As a source of revenue, the carnival is highly inefficient. Many of the coupons are purchased by the students themselves and their immediate family and friends (which often belong to the same extended ACS old boys network). The goods and services in the carnival are provided by the students and paid for out of their pockets (or their families’ or friends’ or in-kind donations), which are then purchased by coupons. The result is a complicated series of transactions between closely related agents that tends to hide its effects - a regressive incidence that falls heavily on students and their families, with large overheads and expenses. Unlike a donation drive, this process loses much of the potential revenue in conversions, which is a highly inefficient way to transfer funds from students to the school. Some people might argue that the process itself ‘creates demand’ (or supply, depending how you look at it) like Say’s Law - the question then is whether the demand generates more revenue than the process loses through inefficiencies. My guess is that it does not. Alternative revenue streams might include soliciting direct and corporate donations.
I won’t even talk about opportunity cost here.
The second issue of cohesion is vitally important, as much of ACS’s appeal is to a sense of identification with the school even decades after graduation. The Ivy League schools amass huge alumni donation rates because of this brand identification. This is partly material (networking benefits, alumni connections, some prestige that comes with association) and partly sentimental. Fun-o-rama is a powerful experience - yet many of the ways it functions is detrimental to this purpose. Purchasing (and selling) coupons is often coercive rather than voluntary, often playing on tunes of guilt and duty. Students, family, friends, and alums are all subjected to an increasingly hard-sell campaign. This tends to drain rather than build goodwill.

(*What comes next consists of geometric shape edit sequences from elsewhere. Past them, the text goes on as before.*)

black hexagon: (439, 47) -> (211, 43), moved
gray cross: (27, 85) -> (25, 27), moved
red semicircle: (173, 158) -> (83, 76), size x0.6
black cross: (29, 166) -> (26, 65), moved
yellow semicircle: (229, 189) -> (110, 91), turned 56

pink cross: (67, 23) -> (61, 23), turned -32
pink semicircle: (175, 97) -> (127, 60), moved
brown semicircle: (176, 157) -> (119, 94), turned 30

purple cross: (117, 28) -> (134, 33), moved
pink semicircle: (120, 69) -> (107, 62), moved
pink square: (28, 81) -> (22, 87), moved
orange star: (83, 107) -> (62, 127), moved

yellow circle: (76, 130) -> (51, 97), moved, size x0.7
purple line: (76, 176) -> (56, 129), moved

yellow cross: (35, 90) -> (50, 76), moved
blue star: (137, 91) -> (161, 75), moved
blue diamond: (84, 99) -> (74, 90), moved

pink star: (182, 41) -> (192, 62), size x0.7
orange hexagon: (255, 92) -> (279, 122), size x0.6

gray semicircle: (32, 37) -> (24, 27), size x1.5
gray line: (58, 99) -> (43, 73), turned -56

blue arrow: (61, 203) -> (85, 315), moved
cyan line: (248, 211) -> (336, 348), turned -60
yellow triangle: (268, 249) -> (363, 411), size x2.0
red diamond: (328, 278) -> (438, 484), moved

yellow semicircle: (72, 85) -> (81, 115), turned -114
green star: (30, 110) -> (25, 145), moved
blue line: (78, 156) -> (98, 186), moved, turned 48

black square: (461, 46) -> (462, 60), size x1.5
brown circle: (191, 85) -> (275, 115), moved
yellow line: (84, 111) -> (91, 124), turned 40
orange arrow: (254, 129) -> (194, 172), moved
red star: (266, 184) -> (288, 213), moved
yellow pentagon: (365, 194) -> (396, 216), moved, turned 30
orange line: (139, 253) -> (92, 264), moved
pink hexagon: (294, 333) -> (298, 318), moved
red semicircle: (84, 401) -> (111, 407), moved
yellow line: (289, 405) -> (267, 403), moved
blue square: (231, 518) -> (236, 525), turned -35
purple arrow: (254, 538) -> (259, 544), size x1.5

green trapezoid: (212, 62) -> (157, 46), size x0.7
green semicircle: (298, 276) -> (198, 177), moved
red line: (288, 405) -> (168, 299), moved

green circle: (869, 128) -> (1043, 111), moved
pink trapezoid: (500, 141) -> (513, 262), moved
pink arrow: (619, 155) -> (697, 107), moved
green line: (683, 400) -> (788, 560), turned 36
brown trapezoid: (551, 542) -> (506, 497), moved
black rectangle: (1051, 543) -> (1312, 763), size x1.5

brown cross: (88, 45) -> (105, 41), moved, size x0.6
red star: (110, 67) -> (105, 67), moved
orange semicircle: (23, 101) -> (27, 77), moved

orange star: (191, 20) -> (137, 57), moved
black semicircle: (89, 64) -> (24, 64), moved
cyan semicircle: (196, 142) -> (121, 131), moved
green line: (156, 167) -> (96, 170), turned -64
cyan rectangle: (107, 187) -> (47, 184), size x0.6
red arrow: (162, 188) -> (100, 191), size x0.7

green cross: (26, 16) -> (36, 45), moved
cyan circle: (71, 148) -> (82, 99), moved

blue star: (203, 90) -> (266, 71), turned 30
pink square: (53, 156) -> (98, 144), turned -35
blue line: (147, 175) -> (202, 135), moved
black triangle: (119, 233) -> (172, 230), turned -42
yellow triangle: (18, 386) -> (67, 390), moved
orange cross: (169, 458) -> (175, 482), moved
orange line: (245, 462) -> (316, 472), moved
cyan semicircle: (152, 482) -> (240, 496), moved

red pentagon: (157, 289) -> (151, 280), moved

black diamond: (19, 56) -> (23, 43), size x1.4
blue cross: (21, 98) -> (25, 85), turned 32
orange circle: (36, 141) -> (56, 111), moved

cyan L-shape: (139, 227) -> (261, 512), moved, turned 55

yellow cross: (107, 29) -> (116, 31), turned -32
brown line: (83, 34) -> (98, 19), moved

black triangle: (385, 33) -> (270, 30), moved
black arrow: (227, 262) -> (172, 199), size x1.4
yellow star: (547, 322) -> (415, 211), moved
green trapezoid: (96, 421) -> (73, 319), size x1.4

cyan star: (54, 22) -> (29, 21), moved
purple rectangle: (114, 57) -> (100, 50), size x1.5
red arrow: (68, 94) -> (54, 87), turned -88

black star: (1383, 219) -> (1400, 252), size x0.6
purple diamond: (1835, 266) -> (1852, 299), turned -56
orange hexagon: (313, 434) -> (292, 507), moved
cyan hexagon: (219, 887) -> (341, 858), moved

The problem is that many people can identify these problems but tend to conflate the two issues. They rationalize the inefficient revenue process with the community goodwill it (supposedly) generates, or they rationalize its coercive nature with the need to generate revenue (however inefficiently). My answer is to delink these two purposes - Fun-o-rama must reform itself into a purely cohesive activity (its core compentency) and forget profit (which it was never suited for). This will allow carnival organizers to relax and focus on creating a great (and completely voluntary) experience that students will remember.
However, I fear that ACS’s culture will make reform unlikely. The hard-sell nature of fun-o-rama comes from a hard-sell of all ACS paraphenalia - I’ve bought all kinds of ACS pins, mugs, bears, tickets, coupons etc. We have reached a point where overloading alums will have negative returns. Yet we never seem to learn.
I will write more on alternative revenue streams for ACS in the future.